The Prodigal God

Hardcover | Paperback | Audiobook

Book Reviews aim to provide succinct, thoughtful summaries of books I have read. They contain quotes from the book, thoughts from others, and also some thoughts of my own. Typically they will be structured in the following order: author, introduction, message and purpose, remarkable chapter, and conclusion. This review will cover The Prodigal God, a book using one of the best-known Christian parables to reveal an unexpected message of hope and salvation.

Author

Tim Keller

Introduction

In The Prodigal God, Keller utilizes his trademark intellectual approach to uncover the essential message of Jesus, locked inside his most familiar parable. Within that parable, Jesus reveals God's prodigal grace toward both the irreligious and the moralistic. The Prodigal God challenges both the devout and skeptic to see Christianity in an entirely new way.

Message and Purpose

The purpose of The Prodigal God is to lay out the essentials of the Christian message, the gospel. Keller does so by dividing the book into seven chapters:

Chapter One: The People Around Jesus

Chapter Two: The Two Lost Sons

Chapter Three: Redefining Sin

Chapter Four: Redefining Lostness

Chapter Five: The True Elder Brother

Chapter Six: Redefining Hope

Chapter Seven: The Feast of the Father

In the introduction, Keller shares the parable from the Bible in its exact verse-by-verse context and builds his case from there. By explaining what message is typically derived from the parable, Keller embarks upon an alternative message that reveals an even deeper underlying message.

Remarkable Chapter

Always the most challenging portion of book reviews, I wrestled with which chapter to specifically highlight. That said, the final chapter entitled The Feast of the Father particularly resonated with me. In this chapter, Keller ties together the loose ends and brings the full message to completion. He explains there are four ways that our lives will be shaped by the gospel message: experiential, material, individual, and communal.

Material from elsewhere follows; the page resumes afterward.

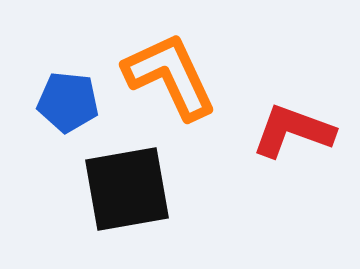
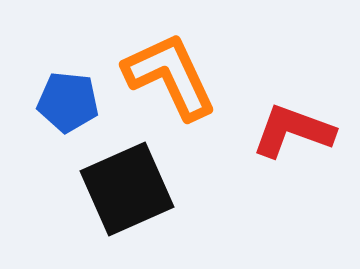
black square: rotated 14 degrees counterclockwise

Salvation is experiential:

"Jesus secures the legal verdict 'not guilty' for us so we are no longer liable for our wrongdoings. However, salvation is not only objective and legal but also subjective and experiential. The Bible insists on using sensory language about salvation. It calls us to 'taste and see' that the Lord is good, not only to agree and believe it."

Salvation is material:

"In Matthew 25, Jesus describes Judgment Day. Many will stand there and call him 'Lord,' but Jesus says, stunningly, that if they had not been serving the hungry, the refugee, the sick, and the prisoner, then they hadn't been serving him (Matthew 25:34-40). This is no contradiction to what we have heard from Jesus in the Parable of the Prodigal Son. He is not saying that only the social workers get into heaven. Rather, he is saying that the inevitable sign that you know you are a sinner saved by sheer, costly grace is a sensitive social conscience and a life poured out in deeds of service to the poor."

Salvation is individual:

"In the end, Martin Luther's old formula still sums things up nicely: 'We are saved by faith alone [not our works], but not by faith that remains alone.' Nothing we do can merit God's grace and favor, we can only believe that he has given it to us in Jesus Christ and receive it by faith. But if we truly believe and trust in the one who sacrificially served us, it changes us into people who sacrificially serve God and our neighbors. If we say 'I believe in Jesus' but it doesn't affect the way we live, the answer is not that now we need to add hard work to our faith so much as that we haven't truly understood or believed in Jesus at all."

Salvation is communal:

"Christians commonly say they want a relationship with Jesus, that they want to 'get to know Jesus better.' You will never be able to do that by yourself. You must be deeply involved in the church, in Christian community, with strong relationships of love and accountability. Only if you are part of a community of believers seeking to resemble, serve, and love Jesus will you ever get to know him and grow into his likeness."

Conclusion

The Prodigal God can serve as an introduction to the Christian faith for those who are unfamiliar with its teachings or who may have been away from them for some time. In many cases, however, many lifelong Christian believers feel they understand the basics of the Christian faith quite well and don't think they need a primer. Or as Keller puts it, "one of the signs that you may not grasp the unique, radical nature of the gospel is that you are certain that you do." The Prodigal God would be a wonderful resource for each of the aforementioned groups and is one I would greatly recommend.